Another option for a side finish is a half-width turnback.  This involves folding the side edge back 1″, folding it again so that approximately half the width of the fabric is used for the side hem, and then sewing the turnback in place.  For example, if the fabric is 54″ wide, then 27″ of the fabric would be used for the side hem.  This side finish is typically used for the onstage edge of bi-parting traveller curtains (where the curtains meet in the middle).  If the onstage edge of the curtain should flip open slightly while the curtains are being opened or closed (thereby exposing the back of the curtain), the audience will see the “good” side of the fabric rather than the back of the fabric.  This side finish is also more durable due to the double thickness of fabric – the center point where bi-parting curtains meet is often subjected to more wear and tear, especially if the curtain is a walk-along (hand-operated rather than rope operated). 

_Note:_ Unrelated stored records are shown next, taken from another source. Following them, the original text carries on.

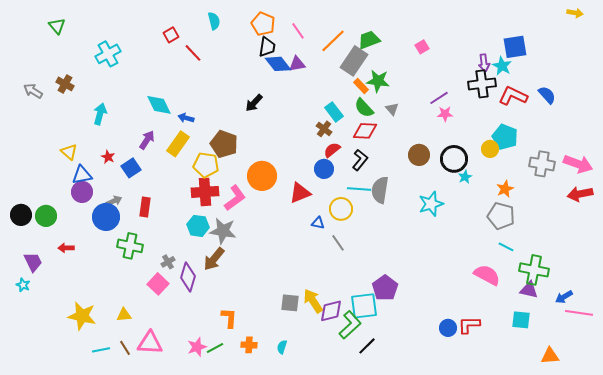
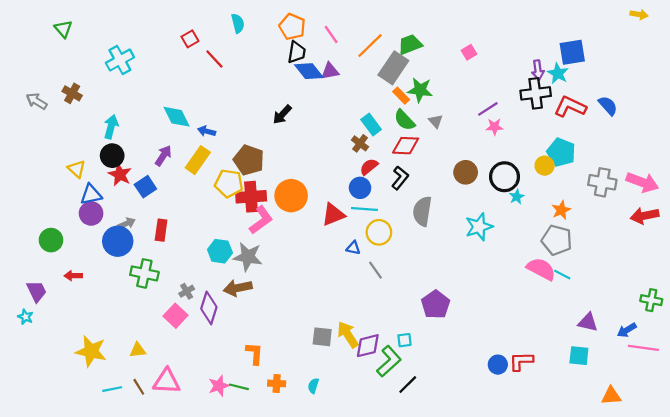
red star: (108, 157) -> (120, 175), size x1.5
cyan line: (359, 189) -> (364, 209), moved
red cross: (205, 192) -> (251, 197), moved
black circle: (21, 215) -> (112, 156), moved
brown arrow: (214, 259) -> (238, 288), turned 40
green cross: (534, 270) -> (651, 300), moved, size x0.7
pink semicircle: (487, 275) -> (541, 269), moved
purple pentagon: (385, 288) -> (436, 305), moved
cyan square: (364, 306) -> (404, 340), size x0.5
green line: (215, 348) -> (239, 387), turned 42

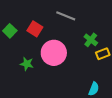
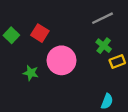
gray line: (66, 16) -> (102, 18), moved, turned -48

Often a traveller curtain will have different side finishes on the two sides – the onstage edge will have a half-width turnback and the offstage edge will have a standard 2-2 hem.  However, in some cases, a half-width edge is designated for both sides of  bi-parting traveller curtains.  The benefit to this option is that, if the onstage edges of the two traveller curtains becomes frayed, the curtains can be reversed – the stage right curtain becomes the stage left curtain, and vice versa.  Suddenly, the frayed edges are on the offstage edges (and are therefore less noticeable), with the more pristine edges now on the onstage edges (more visible to the audience in the center of the stage). 

Twelve Inch Turnback

A 12″ turnback serves the same purpose as the half-width turnback – but is sometimes selected due to budgetary concerns, as this option saves a little money as less fabric is needed (just about 1/4 of a width of fabric vs 1/2 a width).

Baby Hem

A very small hem (usually 1/2″ – 1/2″) is generally used for very delicate fabrics, especially sheers, when it is important that the hem be clean and finished but not noticeable.  This side finish is often used for special event drapery that may be seen close-up (as opposed to traditional stage drapery that is generally seen from a distance).

Marrow

Marrowing is a technique in which the actual edge of the fabric is sewn to provide a finished edge and prevent fraying, without actually folding back the fabric.  This finish is often used for table linens.